Das Land, das stark von der zweiten Corona-Welle betroffen war, lockert die Schutzmaßnahmen inzwischen schrittweise wieder. Nach einem komplizierten Schema haben derzeit manche Jahrgangsstufen Präsenz- und andere Distanzunterricht. Teilweise findet beides im wöchentlichen Wechsel statt.

Am Freitag meldeten die Behörden 4.624 neue Corona-Fälle innerhalb von 24 Stunden. Es gab seit Beginn der Pandemie 537.663 bestätigte Infektionen und 8.641 Todesfälle. Der EU-Mitgliedstaat hat knapp 10,7 Millionen Einwohner.

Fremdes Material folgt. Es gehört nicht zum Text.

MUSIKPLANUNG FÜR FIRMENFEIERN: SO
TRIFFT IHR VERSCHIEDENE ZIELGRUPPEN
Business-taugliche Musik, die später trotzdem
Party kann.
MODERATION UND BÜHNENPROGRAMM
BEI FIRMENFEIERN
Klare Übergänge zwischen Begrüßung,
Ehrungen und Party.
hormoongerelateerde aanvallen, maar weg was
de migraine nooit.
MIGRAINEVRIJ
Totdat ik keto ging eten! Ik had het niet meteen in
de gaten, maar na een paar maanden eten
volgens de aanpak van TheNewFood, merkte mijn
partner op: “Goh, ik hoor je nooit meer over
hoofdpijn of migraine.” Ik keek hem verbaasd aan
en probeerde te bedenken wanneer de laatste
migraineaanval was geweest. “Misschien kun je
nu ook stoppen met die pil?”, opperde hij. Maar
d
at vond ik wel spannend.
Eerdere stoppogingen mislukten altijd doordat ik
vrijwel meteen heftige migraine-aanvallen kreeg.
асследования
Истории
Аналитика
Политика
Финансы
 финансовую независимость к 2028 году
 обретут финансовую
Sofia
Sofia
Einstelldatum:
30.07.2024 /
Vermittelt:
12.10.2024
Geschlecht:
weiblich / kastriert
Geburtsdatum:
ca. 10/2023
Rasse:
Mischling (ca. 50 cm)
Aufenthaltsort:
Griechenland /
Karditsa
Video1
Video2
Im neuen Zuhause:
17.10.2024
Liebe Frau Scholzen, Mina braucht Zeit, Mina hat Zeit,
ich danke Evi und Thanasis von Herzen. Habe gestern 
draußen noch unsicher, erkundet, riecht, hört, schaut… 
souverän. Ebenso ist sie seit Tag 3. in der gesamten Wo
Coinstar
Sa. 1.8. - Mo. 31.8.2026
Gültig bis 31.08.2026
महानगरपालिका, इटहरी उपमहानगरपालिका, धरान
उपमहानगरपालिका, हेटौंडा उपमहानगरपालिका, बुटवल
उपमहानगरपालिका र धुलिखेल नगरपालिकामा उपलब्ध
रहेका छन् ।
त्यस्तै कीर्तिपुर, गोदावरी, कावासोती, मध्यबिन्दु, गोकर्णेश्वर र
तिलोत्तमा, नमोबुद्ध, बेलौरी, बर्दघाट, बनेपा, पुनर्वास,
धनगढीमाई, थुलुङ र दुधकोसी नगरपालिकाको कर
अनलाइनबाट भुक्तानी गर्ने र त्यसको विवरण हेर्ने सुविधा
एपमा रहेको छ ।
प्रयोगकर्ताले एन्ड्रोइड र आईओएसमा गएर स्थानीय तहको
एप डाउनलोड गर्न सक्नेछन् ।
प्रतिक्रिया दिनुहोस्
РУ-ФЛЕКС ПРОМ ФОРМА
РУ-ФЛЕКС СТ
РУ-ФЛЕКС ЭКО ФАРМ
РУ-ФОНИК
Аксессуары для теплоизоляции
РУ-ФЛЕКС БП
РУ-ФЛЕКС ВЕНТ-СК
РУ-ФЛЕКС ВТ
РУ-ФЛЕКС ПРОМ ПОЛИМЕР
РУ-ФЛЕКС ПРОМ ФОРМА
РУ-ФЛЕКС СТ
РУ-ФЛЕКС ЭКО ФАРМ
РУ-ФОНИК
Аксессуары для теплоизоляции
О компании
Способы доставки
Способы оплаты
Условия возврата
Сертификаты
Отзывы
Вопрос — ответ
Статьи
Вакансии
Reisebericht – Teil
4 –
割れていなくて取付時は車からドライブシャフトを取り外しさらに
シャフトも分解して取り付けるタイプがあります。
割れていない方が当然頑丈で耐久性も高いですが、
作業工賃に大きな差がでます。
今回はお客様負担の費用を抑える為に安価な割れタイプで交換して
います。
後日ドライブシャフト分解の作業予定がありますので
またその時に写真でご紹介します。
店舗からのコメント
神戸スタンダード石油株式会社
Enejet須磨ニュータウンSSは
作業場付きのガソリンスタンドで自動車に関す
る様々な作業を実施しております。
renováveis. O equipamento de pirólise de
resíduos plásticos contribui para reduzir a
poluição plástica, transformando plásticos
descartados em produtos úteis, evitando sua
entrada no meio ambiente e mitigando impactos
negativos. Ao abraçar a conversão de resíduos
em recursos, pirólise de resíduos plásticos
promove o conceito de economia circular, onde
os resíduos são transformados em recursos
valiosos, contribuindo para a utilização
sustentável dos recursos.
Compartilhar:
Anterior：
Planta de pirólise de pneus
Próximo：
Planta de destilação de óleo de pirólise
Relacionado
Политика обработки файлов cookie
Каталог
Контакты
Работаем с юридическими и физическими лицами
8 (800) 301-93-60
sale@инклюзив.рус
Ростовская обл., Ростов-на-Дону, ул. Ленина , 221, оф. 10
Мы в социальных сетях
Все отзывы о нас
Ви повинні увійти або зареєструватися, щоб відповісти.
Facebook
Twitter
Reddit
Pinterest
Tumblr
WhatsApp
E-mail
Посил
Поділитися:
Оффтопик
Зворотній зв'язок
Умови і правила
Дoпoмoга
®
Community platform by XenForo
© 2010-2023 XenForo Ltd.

In der südkoreanischen Hauptstadt Seoul müssen Supermärkte, Kaufhäuser, Kinos, Freizeitparks und weitere Einrichtungen wegen der steigenden Anzahl an Corona-Infektionen früher ihre Türen schließen als gewöhnlich. Der geschäftsführende Bürgermeister der Zehn-Millionen-Metropole, Seo Jeong Hyup, kündigte am Freitag eine Verschärfung der Beschränkungen an. Die Anordnung trete am Samstag in Kraft und gelte zwei Wochen.